■ TASK:
Using the data below, output a verbatim copy of the lines between the one holding "дома или в офисе." and the one holding "sans compression.", inclusive, without any pictures.
Top of GIVEN DATA
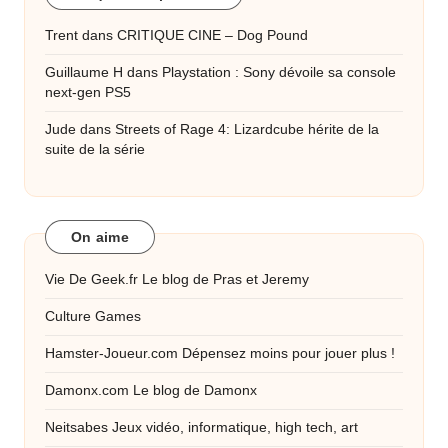
Trent
dans
CRITIQUE CINE – Dog Pound
Guillaume H
dans
Playstation : Sony dévoile sa console
next-gen PS5
Jude
dans
Streets of Rage 4: Lizardcube hérite de la
suite de la série
On aime
Vie De Geek.fr
Le blog de Pras et Jeremy
Culture Games
Hamster-Joueur.com
Dépensez moins pour jouer plus !
Damonx.com
Le blog de Damonx
Neitsabes
Jeux vidéo, informatique, high tech, art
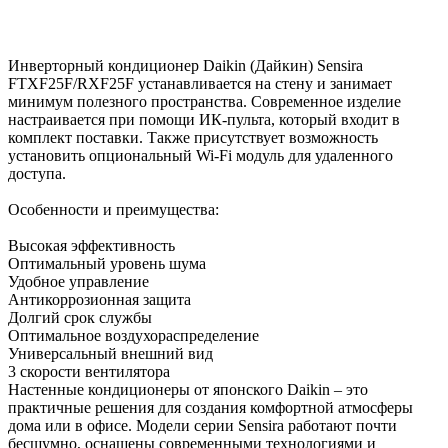
Инверторный кондиционер Daikin (Дайкин) Sensira
FTXF25F/RXF25F устанавливается на стену и занимает
минимум полезного пространства. Современное изделие
настраивается при помощи ИК-пульта, который входит в
комплект поставки. Также присутствует возможность
установить опциональный Wi-Fi модуль для удаленного
доступа.
Особенности и преимущества:
Высокая эффективность
Оптимальный уровень шума
Удобное управление
Антикоррозионная защита
Долгий срок службы
Оптимальное воздухораспределение
Универсальный внешний вид
3 скорости вентилятора
Настенные кондиционеры от японского Daikin – это
практичные решения для создания комфортной атмосферы
дома или в офисе. Модели серии Sensira работают почти
бесшумно, оснащены современными технологиями и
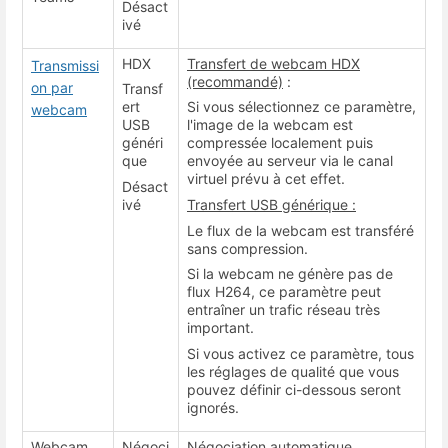
Désact
ivé
HDX
Transfert de webcam HDX
Transmissi
(recommandé)
:
on par
Transf
ert
Si vous sélectionnez ce paramètre,
webcam
USB
l'image de la webcam est
généri
compressée localement puis
que
envoyée au serveur via le canal
virtuel prévu à cet effet.
Désact
ivé
Transfert USB générique :
Le flux de la webcam est transféré
sans compression.
Si la webcam ne génère pas de
flux H264, ce paramètre peut
entraîner un trafic réseau très
important.
Si vous activez ce paramètre, tous
les réglages de qualité que vous
pouvez définir ci-dessous seront
ignorés.
Webcam
Négoci
Négociation automatique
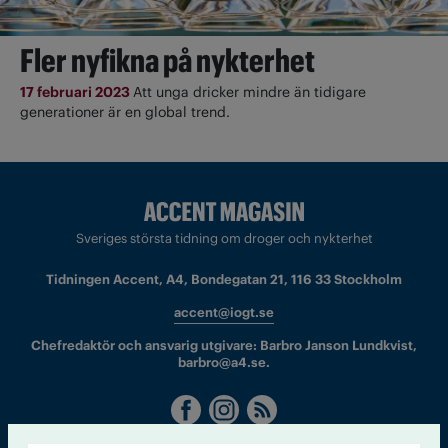
Fler nyfikna på nykterhet
17 februari 2023
Att unga dricker mindre än tidigare
generationer är en global trend.
Sveriges största tidning om droger och nykterhet
Tidningen Accent, A4, Bondegatan 21, 116 33 Stockholm
accent@iogt.se
Chefredaktör och ansvarig utgivare: Barbro Janson Lundkvist,
barbro@a4.se.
Bottom of GIVEN DATA
■ WRITTEN REPLY:
дома или в офисе. Модели серии Sensira работают почти
бесшумно, оснащены современными технологиями и
Désact
ivé
HDX
Transfert de webcam HDX
Transmissi
(recommandé)
:
on par
Transf
ert
Si vous sélectionnez ce paramètre,
webcam
USB
l'image de la webcam est
généri
compressée localement puis
que
envoyée au serveur via le canal
virtuel prévu à cet effet.
Désact
ivé
Transfert USB générique :
Le flux de la webcam est transféré
sans compression.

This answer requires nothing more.